Negroponte Doctors Human Rights Reports


There is no question that Negroponte and the rest of the senior embassy personnel must have known about the disappearances and tortures of Honduran leftists since some of the most widely-distributed newspapers in the country carried at least 318 stories about such military abuses in 1982 alone. Negroponte also had direct contact with General Gustavo Alvarez Martinez, by then the chief of the Honduran armed forces and the secret head of Battalion 316. Negroponte himself has insisted that on occasion he requested the release of a torture victim when the story was close to breaking in the U.S. press. This happened in the 1982 case of the arrest and torture of journalist Oscar Reyes and his wife, Gloria. Clearly, Negroponte and the embassy knew enough about these cases to act appropriately on occasion and when compelled by circumstances to do so.


Negroponte Introduces the Hard Line


The replacement of Binns by Negroponte reflected a shifting foreign policy strategy for Central America, witnessed by the introduction of the Reagan administration’s hard-line policy and its implementation by Elliot Abrams; regarding Honduras, it was represented by the zealotry of the ambassador in Tegucigalpa, John Negroponte.

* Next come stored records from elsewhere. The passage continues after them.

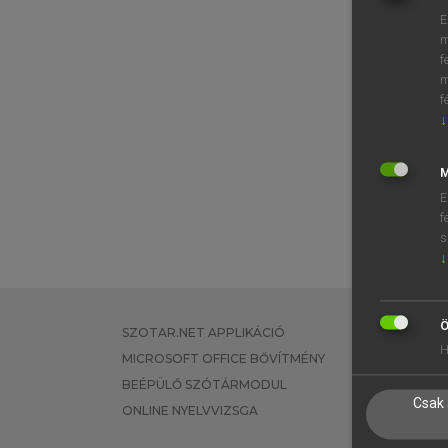
E
m
f
m
f
↓
M
E
f
s
↓
Ö
SZOTAR.NET APPLIKÁCIÓ
EGYÉNI FEL
H
MICROSOFT OFFICE BŐVÍTMÉNY
TANULÓKNA
BEÉPÜLŐ SZÓTÁRMODUL
OKTATÁSI I
Csak 
ONLINE NYELVVIZSGA
VÁLLALATI 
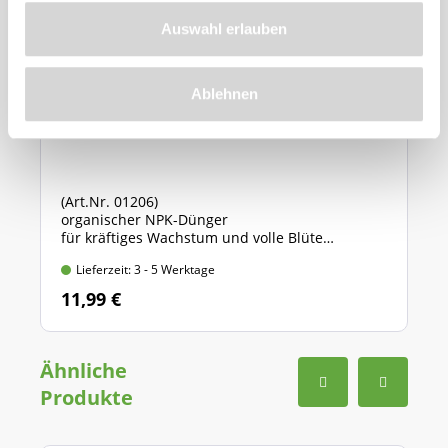
Auswahl erlauben
Ablehnen
Azet® StaudenDünger
(Art.Nr. 01206)
organischer NPK-Dünger
für kräftiges Wachstum und volle Blüte
Standbodenbeutel mit 1,75 kg Inhalt
Lieferzeit: 3 - 5 Werktage
11,99 €
Ähnliche
Produkte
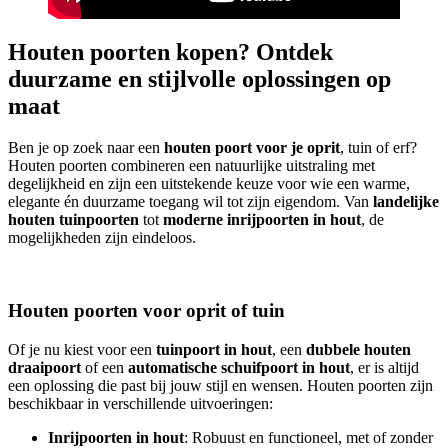
Houten poorten kopen? Ontdek
duurzame en stijlvolle oplossingen op
maat
Ben je op zoek naar een
houten poort voor je oprit
, tuin of erf?
Houten poorten combineren een natuurlijke uitstraling met
degelijkheid en zijn een uitstekende keuze voor wie een warme,
elegante én duurzame toegang wil tot zijn eigendom. Van
landelijke
houten tuinpoorten
tot
moderne inrijpoorten in hout
, de
mogelijkheden zijn eindeloos.
Houten poorten voor oprit of tuin
Of je nu kiest voor een
tuinpoort in hout
, een
dubbele houten
draaipoort
of een
automatische schuifpoort in hout
, er is altijd
een oplossing die past bij jouw stijl en wensen. Houten poorten zijn
beschikbaar in verschillende uitvoeringen:
Inrijpoorten in hout
: Robuust en functioneel, met of zonder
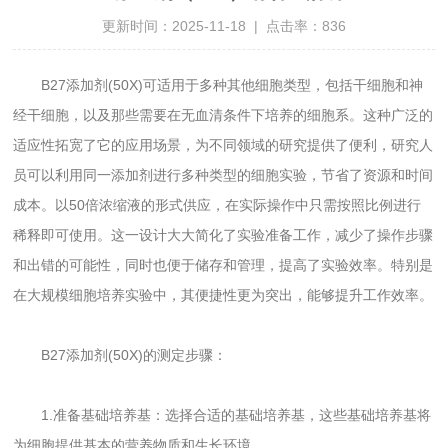
更新时间：2025-11-18 | 点击率：836
B27添加剂(50X)可适用于多种其他细胞类型，包括干细胞和神
经干细胞，以及那些需要在无血清条件下培养的细胞系。这种广泛的
适应性拓宽了它的应用场景，为不同领域的研究提供了便利，研究人
员可以利用同一添加剂进行多种类型的细胞实验，节省了资源和时间
成本。以50倍浓缩液的形式供应，在实际操作中只需按照比例进行
稀释即可使用。这一设计大大简化了实验准备工作，减少了操作步骤
和出错的可能性，同时也便于储存和管理，提高了实验效率。特别是
在大规模细胞培养实验中，其便捷性更为突出，能够提升工作效率。
B27添加剂(50X)的测定步骤：
1.准备基础培养基：选择合适的基础培养基，这些基础培养基将
为细胞提供基本的营养物质和生长环境。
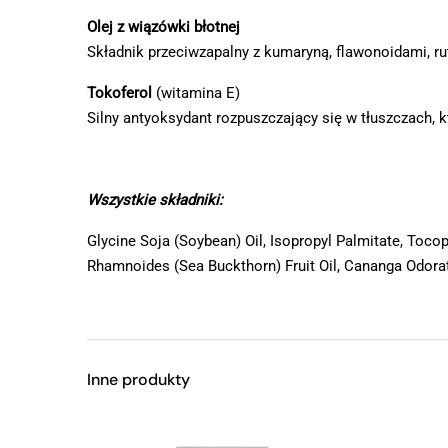
Olej z wiązówki błotnej
Składnik przeciwzapalny z kumaryną, flawonoidami, rut
Тоkoferol
(witamina Е)
Silny antyoksydant rozpuszczający się w tłuszczach
Wszystkie składniki:
Glycine Soja (Soybean) Oil, Isopropyl Palmitate, To
Rhamnoides (Sea Buckthorn) Fruit Oil, Cananga Odorata
Inne produkty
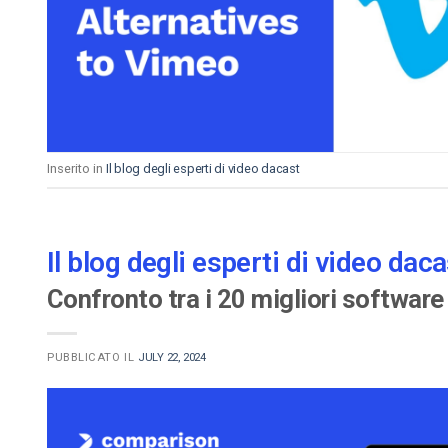
Video CMS
Privacy e Sicurezza
Inserito in
Il blog degli esperti di video dacast
Il blog degli esperti di video daca
Confronto tra i 20 migliori software
PUBBLICATO IL
JULY 22, 2024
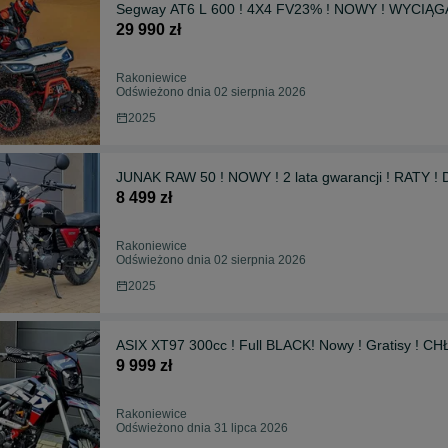
Segway AT6 L 600 ! 4X4 FV23% ! NOWY ! WYCIĄGAR
29 990 zł
Rakoniewice
Odświeżono dnia 02 sierpnia 2026
2025
JUNAK RAW 50 ! NOWY ! 2 lata gwarancji ! RATY ! D
8 499 zł
Rakoniewice
Odświeżono dnia 02 sierpnia 2026
2025
ASIX XT97 300cc ! Full BLACK! Nowy ! Gratisy ! 
9 999 zł
Rakoniewice
Odświeżono dnia 31 lipca 2026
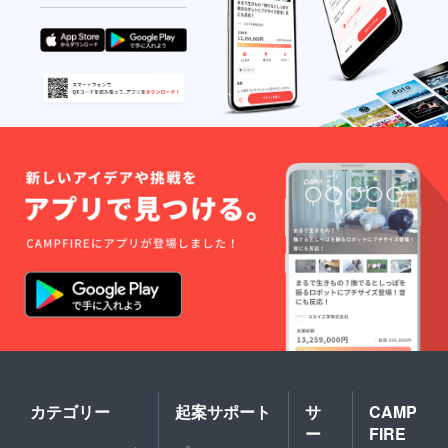
必要と
りま
ご記入
なりま
す。 ※
くださ
す。領
ロゴの
い。 ※
収書は
掲載・
掲載順
名張市
掲示に
は支援
立病院
ついて
額に関
から発
は、ご
わら
行・郵
希望さ
ず、ロ
送いた
れた場
ゴ不要
しま
合とな
とロゴ
す。 ※
りま
希望ス
大会
す。ご
ペース
ホーム
希望さ
に分
ページ
れる場
け、あ
への掲
合は、
いうえ
載期間
名称と
お順と
は、次
ともに
なりま
年度開
ロゴ希
す。(リ
催時ま
望と備
ターン
でとな
考欄に
の画像
りま
ご記入
イメー
す。 ※
くださ
ジをご
ロゴの
い。 ※
参照く
掲載・
掲載順
ださい)
掲示に
は支援
※ ロゴ
ついて
額に関
画像の
カテゴリー
起案サポート
サ
CAMP
は、ご
わら
受け渡
ー
FIRE
希望さ
ず、ロ
しは、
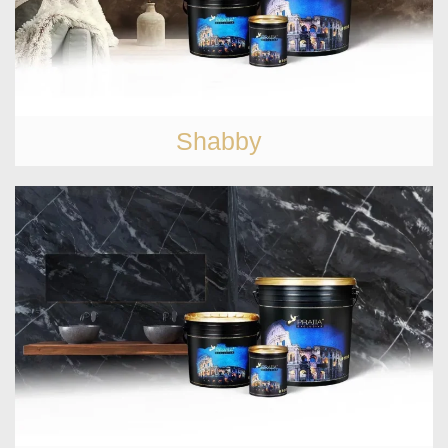
Shabby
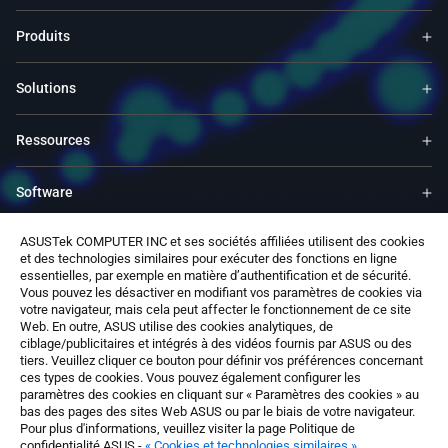
Produits
Solutions
Ressources
Software
ASUSTek COMPUTER INC et ses sociétés affiliées utilisent des cookies
Support
et des technologies similaires pour exécuter des fonctions en ligne
essentielles, par exemple en matière d’authentification et de sécurité.
Vous pouvez les désactiver en modifiant vos paramètres de cookies via
Service & Programs
votre navigateur, mais cela peut affecter le fonctionnement de ce site
Web. En outre, ASUS utilise des cookies analytiques, de
ciblage/publicitaires et intégrés à des vidéos fournis par ASUS ou des
Nous contacter
tiers. Veuillez cliquer ce bouton pour définir vos préférences concernant
ces types de cookies. Vous pouvez également configurer les
paramètres des cookies en cliquant sur « Paramètres des cookies » au
bas des pages des sites Web ASUS ou par le biais de votre navigateur.
Pour plus d'informations, veuillez visiter la page Politique de
confidentialité ASUS -
« Cookies et technologies similaires »
.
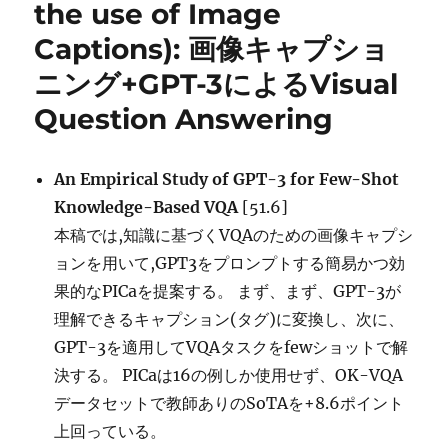
the use of Image
に
Captions): 画像キャプショ
言
語
ニング+GPT-3によるVisual
外
の
Question Answering
文
脈
が
An Empirical Study of GPT-3 for Few-Shot
必
Knowledge-Based VQA
[51.6]
要
な
本稿では,知識に基づくVQAのための画像キャプシ
QA
ョンを用いて,GPT3をプロンプトする簡易かつ効
デ
果的なPICaを提案する。 まず、まず、GPT-3が
ー
タ
理解できるキャプション(タグ)に変換し、次に、
セ
GPT-3を適用してVQAタスクをfewショットで解
ッ
決する。 PICaは16の例しか使用せず、OK-VQA
ト
に
データセットで教師ありのSoTAを+8.6ポイント
上回っている。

Negroponte’s objective in Honduras was eerily familiar to the Bush administration’s present goal in Iraq. The U.S. government, again, is attempting to implement a democratic format in a country that has not yet chosen to do it on its own, and not necessarily by democratic means. To implement this complex task will inevitably create a less than ideal situation for the ambassador to fulfill his instructions. But given Negroponte’s well-practiced M.O. of dark box chicanery, the spread of false information and outright lying, it is doubtful that he will be any less controversial or contrived in his task of successfully introducing democracy in Iraq than he was in Honduras, perhaps because “democracy” is not exactly his stigmata. John Negroponte is preeminently an-ends-justifies-the-means operator. He repeatedly in the past has proven that he is willing to employ practices which seem to be the antitheses of the definition of “democratic”, in democracy’s good name. Negroponte’s career has been one where in his professional life he has shown a willingness to use authoritarian means to professedly advance democracy.


Which Man is Negroponte?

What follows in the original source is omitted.